Sunday, January 31, 2010

Misha Glenny debates Michael Hartmann from UNODC

Here's an MP3 of Misha Glenny debating drug policy with Michael Hartmann. The event was organized by the London School of Economics and held on January 18th.

I enjoyed this podcast. It's about an hour and a half long, which is longer than my attention span so I listened to it in a couple of segments.

Hartmann is "manager and senior adviser of the Criminal Justice Programme at the United Nations Office on Drugs and Crime." His background as a criminal prosecutor certainly helped him during this debate. He articulated his argument well. If you think you might find yourself debating a prohibitionist one day, in a formal setting, it would be worth listening to Hartmann to find out what your opponent might say.

Glenny is a well respected British journalist and the author of McMafia. In an op-ed he once stated that, "In the United States, the most effective group demanding change is Law Enforcement Against Prohibition, or LEAP, which is made up of current and former police officers, including erstwhile operatives of the Drug Enforcement Agency."

Together these two men offer a high level, international perspective on the drug policy debate.


  1. I get so mad when I listen to these debates!!!!

    The guy with the ONODC was saying unreal things He suggested that we would be putting drugs in cereal, soda and such? He also suggested drugs would be, freely, advertised across the air waves. I also loved it when he tried to use the comparison about the laws in distributing DVD's and CD's being broken on the street corner, all of the time.

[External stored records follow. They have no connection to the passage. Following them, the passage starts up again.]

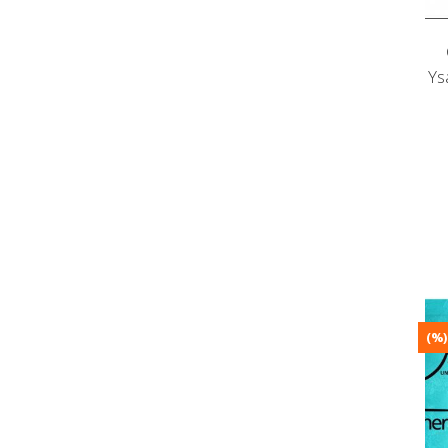
Ys
(%)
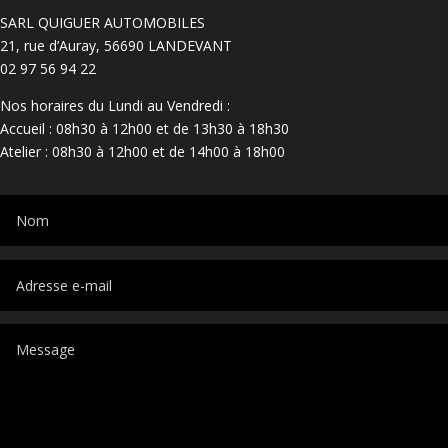
SARL QUIGUER AUTOMOBILES
21, rue d’Auray, 56690 LANDEVANT
02 97 56 94 22
Nos horaires du Lundi au Vendredi :
Accueil : 08h30 à 12h00 et de 13h30 à 18h30
Atelier : 08h30 à 12h00 et de 14h00 à 18h00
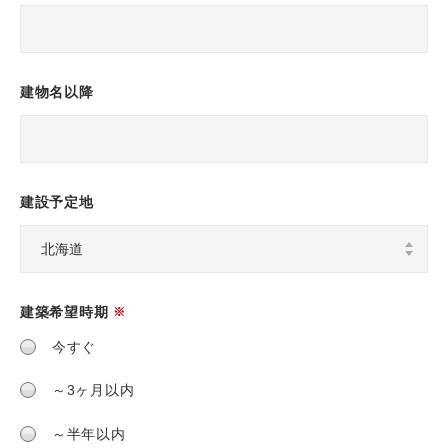
建物名以降
建設予定地
建築希望時期
※
今すぐ
～3ヶ月以内
～半年以内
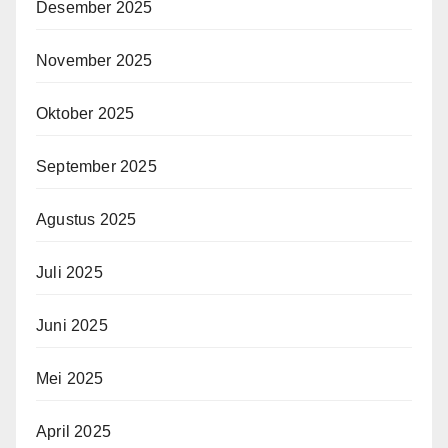
Desember 2025
November 2025
Oktober 2025
September 2025
Agustus 2025
Juli 2025
Juni 2025
Mei 2025
April 2025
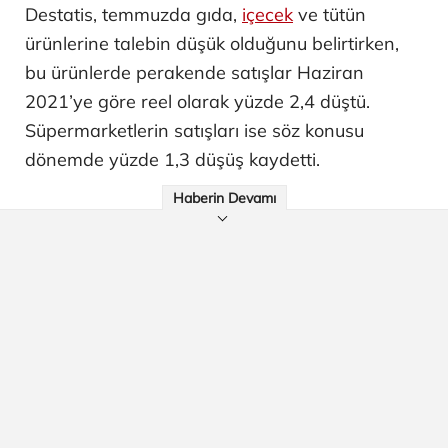
Destatis, temmuzda gıda,
içecek
ve tütün
ürünlerine talebin düşük olduğunu belirtirken,
bu ürünlerde perakende satışlar Haziran
2021’ye göre reel olarak yüzde 2,4 düştü.
Süpermarketlerin satışları ise söz konusu
dönemde yüzde 1,3 düşüş kaydetti.
Haberin Devamı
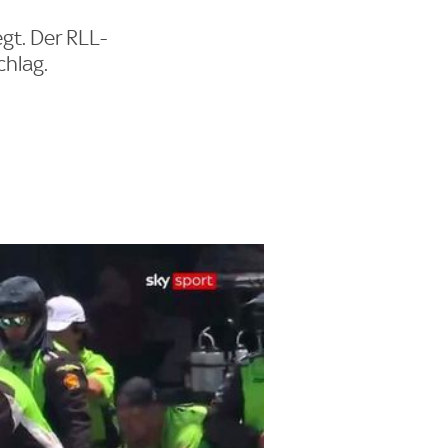
gt. Der RLL-
chlag.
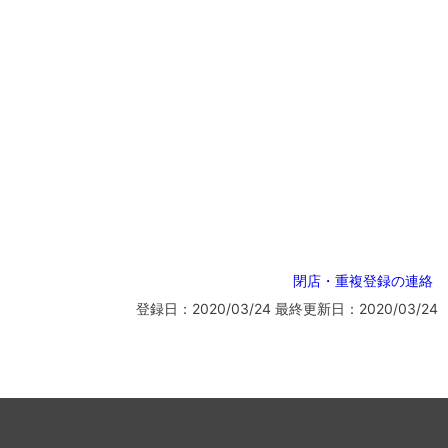
閉店・重複登録の連絡
登録日：2020/03/24
最終更新日：2020/03/24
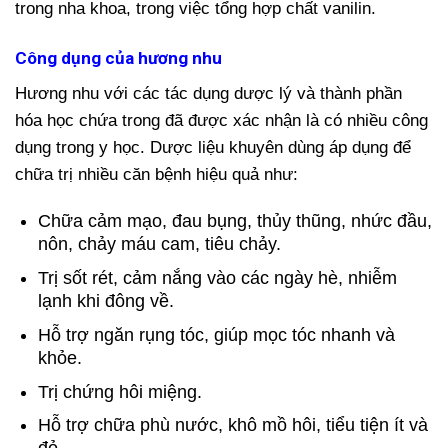
trong nha khoa, trong việc tổng hợp chất vanilin.
Công dụng của hương nhu
Hương nhu với các tác dụng dược lý và thành phần
hóa học chứa trong đã được xác nhận là có nhiều công
dụng trong y học. Dược liệu khuyên dùng áp dụng để
chữa trị nhiều căn bệnh hiệu quả như:
Chữa cảm mạo, đau bụng, thủy thũng, nhức đầu,
nôn, chảy máu cam, tiêu chảy.
Trị sốt rét, cảm nắng vào các ngày hè, nhiễm
lạnh khi đông về.
Hỗ trợ ngăn rụng tóc, giúp mọc tóc nhanh và
khỏe.
Trị chứng hôi miệng.
Hỗ trợ chữa phù nước, khô mồ hôi, tiểu tiện ít và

I never have, personally, heard of anyone getting the death penalty for it, yet! In contrast, the drug war causes plenty of deaths. Does he think so little of human life? He perceives this to be comparable to the drug war fiasco?! I, really, loved the statement that the cannabis was stronger! Does he not realize that it means it will last longer because you smoke less? He acts like a person who is not using all of his brain!? Or, maybe, he is a person who likes to spread more untruths to further his own cause.

    He also started talking about the differences between decriminalization and legalization and then did not even talk about it in his answer! He switched gears in mid stream.

    He also thought that you and me were going to rush out to buy heroin if it is legal tomorrow! Forgetting the fact that amphetamines and morphine(which heroin is a form of) is already legal in our country. He also suggested drugs are more dangerous than cigarettes and alcohol, when there is glaring proof that the statement is wrong.

    I was impressed how respectful the audience, and the questions they asked, were.

    Like you said, it was good to hear what the, misleading, drug warrior thought. It will definitely give me more talking points about exposing the lies that his organization, and any like it, spread around.

  2. Excellent advice on listening to Hartmann in preparation for future debates. It's fortunate for our side that the prohibitionist argument is so repetitive, making it easier to rebut.

  3. I wasn't impressed with either speaker's performance.

    Glenny took the high level approach of "the drug war doesn't work" but IMO failed at dipping into policy mode when it was needed. He should've emphasized sooner that all drugs differ and would need individual regulation. I don't remember a prominent mention of the Transform regulation guide. Hartmann pretty much was allowed to paint the horrible future of drugs everywhere.

    Glenny pretty much let him get away with the ridiculous argument that we need drug prohibition as a peaceful business program for the cartels--if we cut off their cannabis business, they'll somehow move to more damaging crimes on 70% less income. The obvious rebuttal: If diversifying will be that easy at 30% income, what's stopping them now at 100%? Well, they already *are* diversifying, but let's keep sending money down there and hope they stop.

    When all the meth precursors are prescription-only in the U.S. (it's coming) the cartels will get to step up their meth business. More black market money, more violence. Very sad.